Irma’s ‘forgotten’ evacuees struggle to find housing
Margarita Lopez, right, looks at her phone as she rests on her cot as RS Steidle naps at a special needs shelter, Thursday, Sept. 14, 2017, at Florida International University in Miami, Fla. About 30 people from Key West, Fla., including staff with the Florida Keys Outreach Coalition for the Homeless were sheltered in a storefront underneath a parking garage on campus. Photo credit: Wilfredo Lee.

irma's forgotten

It’s been one week since Margherita Lopez has taken a shower. She’s been shuffled to three different shelters since evacuating her home in Key West last week as Hurricane Irma approached. She’s slept on a gymnasium floor without a cot, has struggled to find food and says she feels like emergency management officials have forgotten her.

“It’s been a nightmare … there should have been a better plan,” said Lopez, a 43-year-old woman who fled an abusive relationship and entered a women’s shelter and later a communal facility in Key West run by the Florida Keys Outreach Coalition.

Lopez isn’t alone in her frustration. Across Florida, local, state and federal emergency officials are struggling to assist the flood of evacuees, many of whom are seeking temporary or permanent shelter from a storm that cast a wide swath across the state. Even Keys residents who have a home to return to have been left without power, water and sewage service.

The state says about 7,500 people were in nearly 100 shelters as of Friday, and that the Red Cross planned to open four shelters in the Keys once the area was properly surveyed.

Wearing a donated Mickey Mouse T-shirt, Lopez sat in a room Thursday on Florida International University’s campus that had air conditioning but smelled like a pet store. She shared the space with about 30 fellow evacuees from the same organization, their room lined with green cots with Red Cross blankets. Three shopping carts full of donated water, canned food and clothes sat in the entryway.

Everyone sleeping there had been housed together because they had been deemed to have “special needs.” Lopez is bipolar and has panic attacks.

Michael Todd, 63, is part of the same group but is not considered special needs. He spent Thursday night with hundreds of other Keys residents at a pavilion on fairgrounds next to the university.

Everyone there had a cot, blankets, hot meals, snacks, showers, toiletries and even a playground for children. Todd evacuated a week ago, but it took him and dozens of others who evacuated from the Keys several days to get settled at the fairgrounds.

When they first arrived at FIU’s gymnasium last Thursday it was chaos, he said. “We were immediately told there were no cots, no blankets,” he said.

They slept on the floor in a cold gym where the lights stayed on all night. They were moved to another nearby building and were again told there were no cots. A Red Cross worker offered him a piece of cardboard to lie on. Some people got squares of carpet, he said.

Monroe County, the Keys county government, has designated the gym in the Miami suburbs as its emergency shelter. Todd said he repeatedly asked where Monroe County emergency officials were and got no answers.

“Monroe County officials dropped the ball big time … they weren’t there, physically in body or in communication, and the Red Cross was throwing up their arms saying this isn’t their baby,” he said.

The county has been relying on bare-bones staff since Irma made landfall there Sunday, decimating parts of the area. Communication has been limited.

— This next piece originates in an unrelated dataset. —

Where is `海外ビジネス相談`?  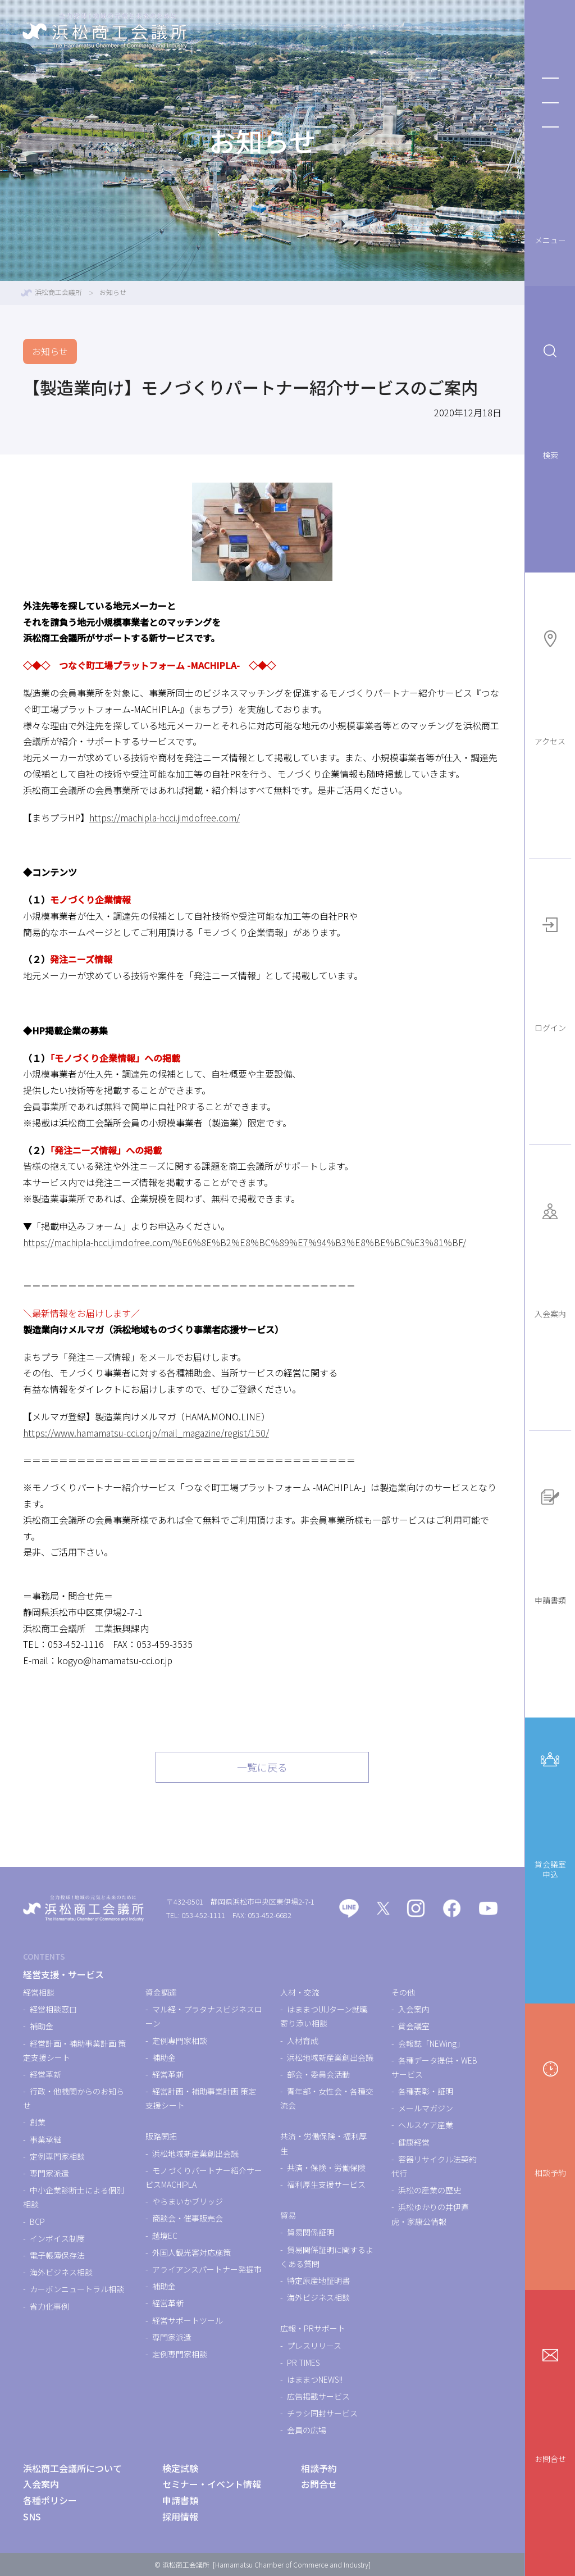 海外ビジネス相談 is located at coordinates (61, 2272).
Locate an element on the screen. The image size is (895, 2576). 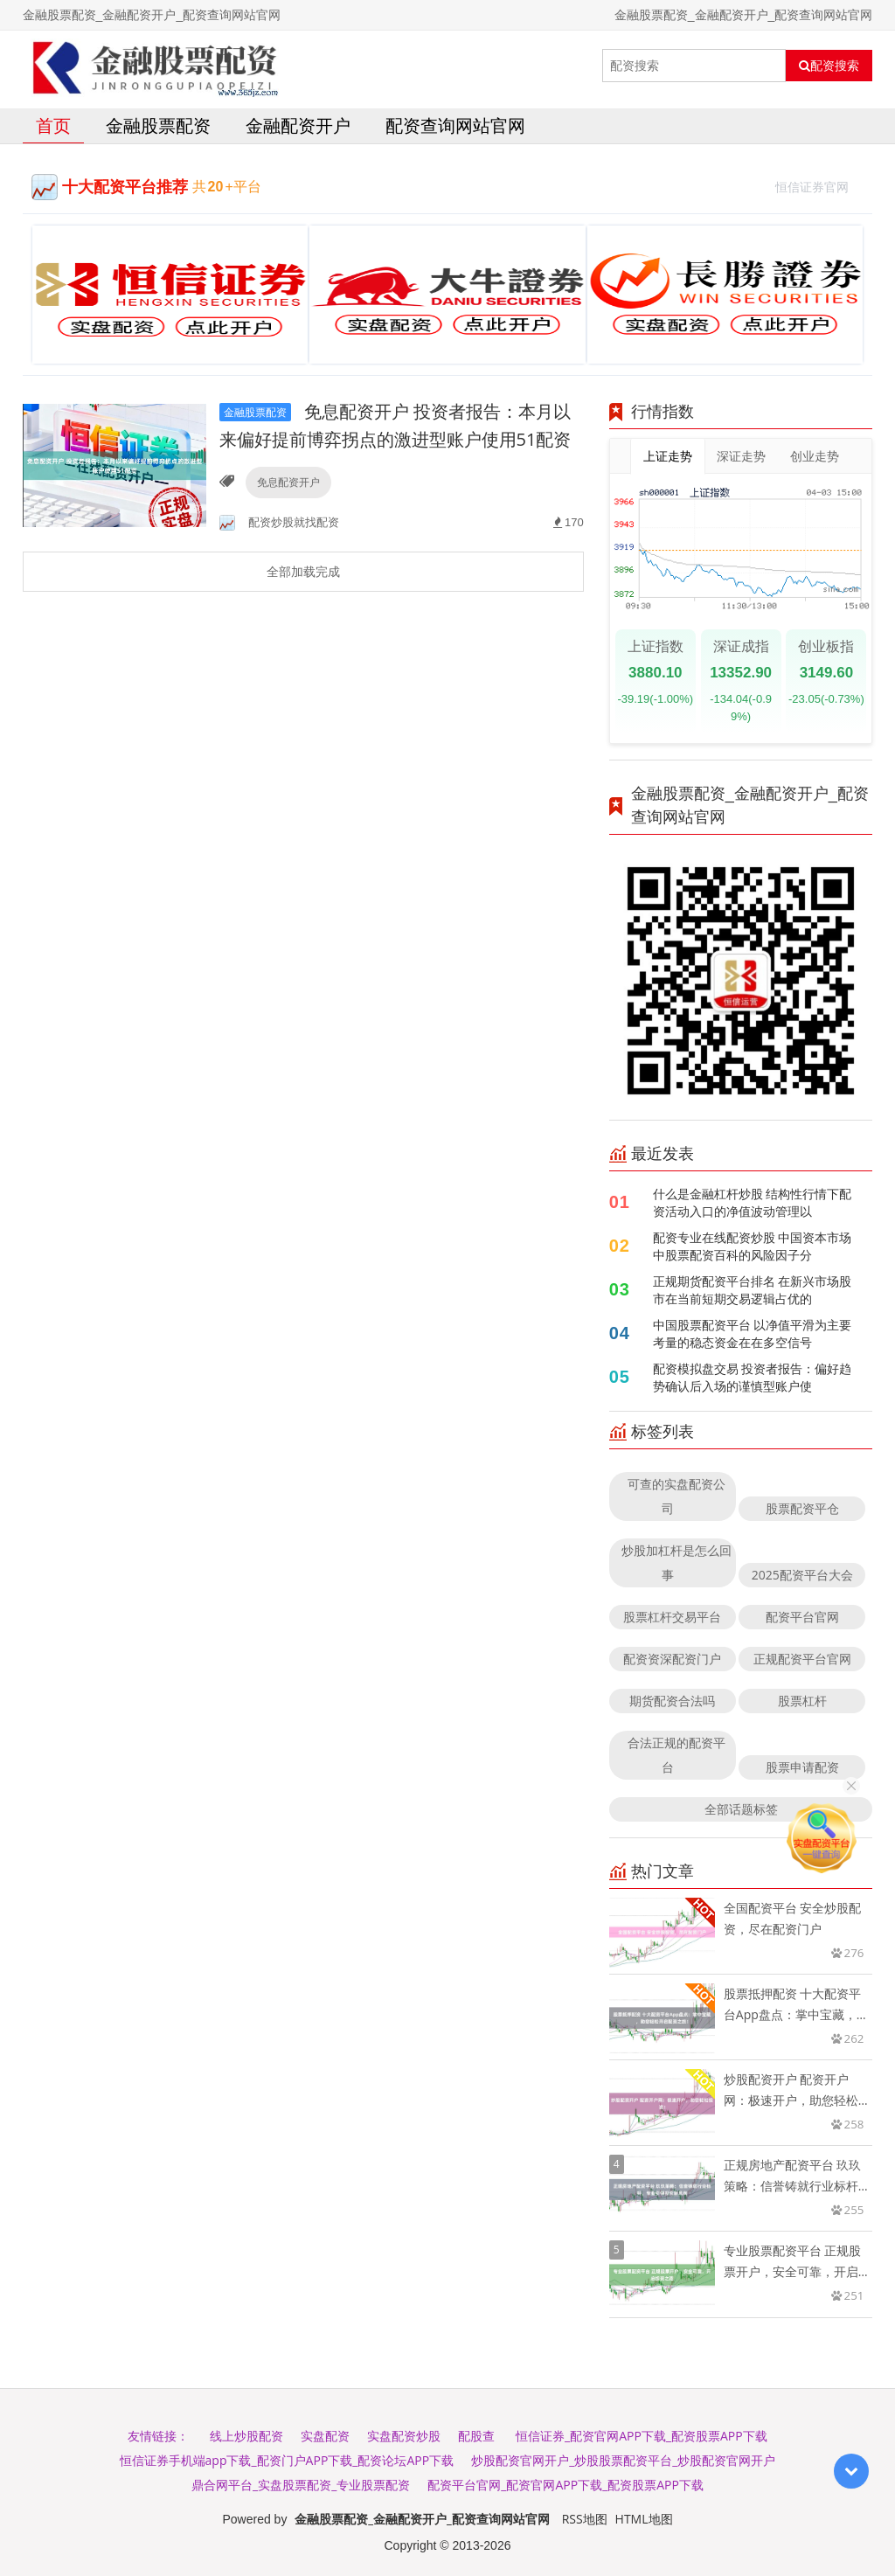 配股查 is located at coordinates (476, 2435).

A telephone message and emails left by staff were not immediately returned Friday.

Emails to Red Cross officials and FIU were not immediately returned. Students are slowly trickling onto campus as classes were slated to resume Monday.

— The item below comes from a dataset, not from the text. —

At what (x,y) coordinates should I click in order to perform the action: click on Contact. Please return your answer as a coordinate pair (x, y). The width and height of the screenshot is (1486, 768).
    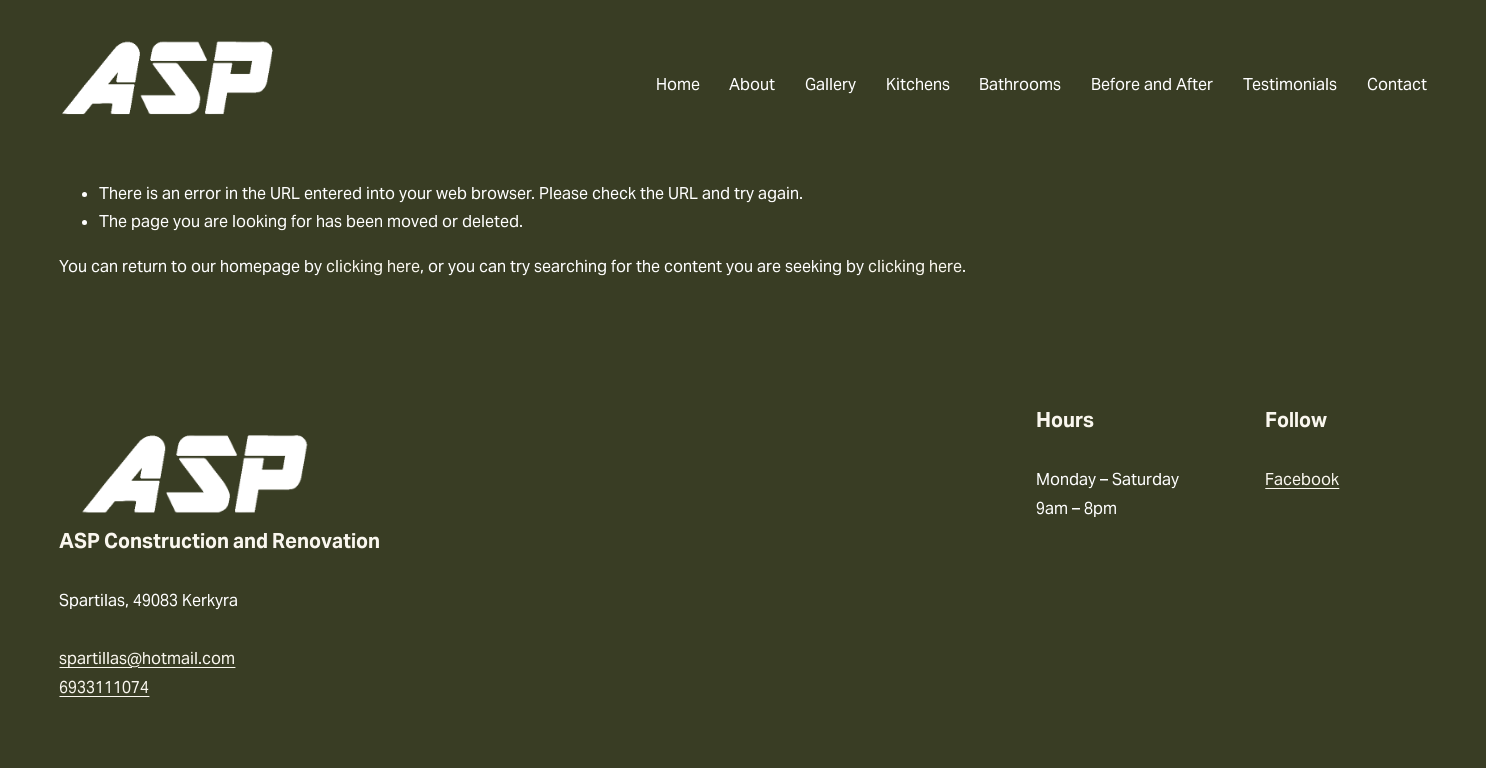     Looking at the image, I should click on (1397, 84).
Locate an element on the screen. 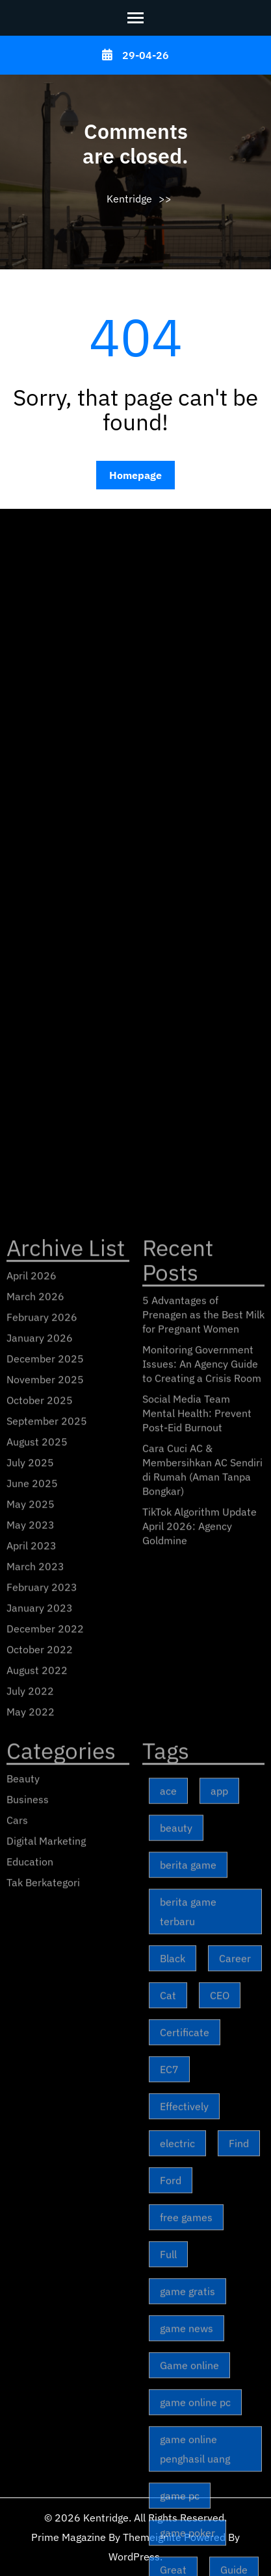  EC7 [EC7 (1 item)] is located at coordinates (169, 2533).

The Federal Emergency Management Agency has given few details about its plan for short-term and long-term housing, saying only that trailers like those used in Hurricane Katrina will be used only as a last resort. Instead, FEMA may help pay for hotels, apartments, temporary housing and quick-fixes to help people move back into their homes.

Liliana Caminero, a 54-year-old nurse, filled out her FEMA application Thursday, saying her Miami apartment is uninhabitable. She complained to her landlord for months to repair the roof, warning that bright orange spots showed up on her ceiling every time it rained. After Irma swept through, large chunks of drywall hung from the ceiling, leaving a soggy, moldy, dangerous mess.

She’s staying with a family member but is only allowed until Sunday. She’s tried to book a hotel but can’t find one available for nearly two more weeks. She could stay with her son in New York, but that would mean quitting her job. She wants to break her lease, but says her landlord is threatening to fine her, and she worries that could be a strike against her if she tries rent a new place.

“I feel like I am alone in the world, like I’m on the border to being homeless,” she said.

Cheyanne Spencer, 25, evacuated from her apartment in Key West to a hotel in Fort Myers, where she weathered the storm with family members. The hotel lost power and they traveled back south again, landing in Homestead, where they are bunking with Spencer’s mother’s boss.

Spencer doesn’t know whether her home near the water in Key West survived, but she’s not optimistic.

“It’s depressing,” said Spencer, a certified nursing assistant who helped evacuate patients from Key West to the mainland before Irma. “We worked hard for everything we have and it’s all taken away. What do we do now?”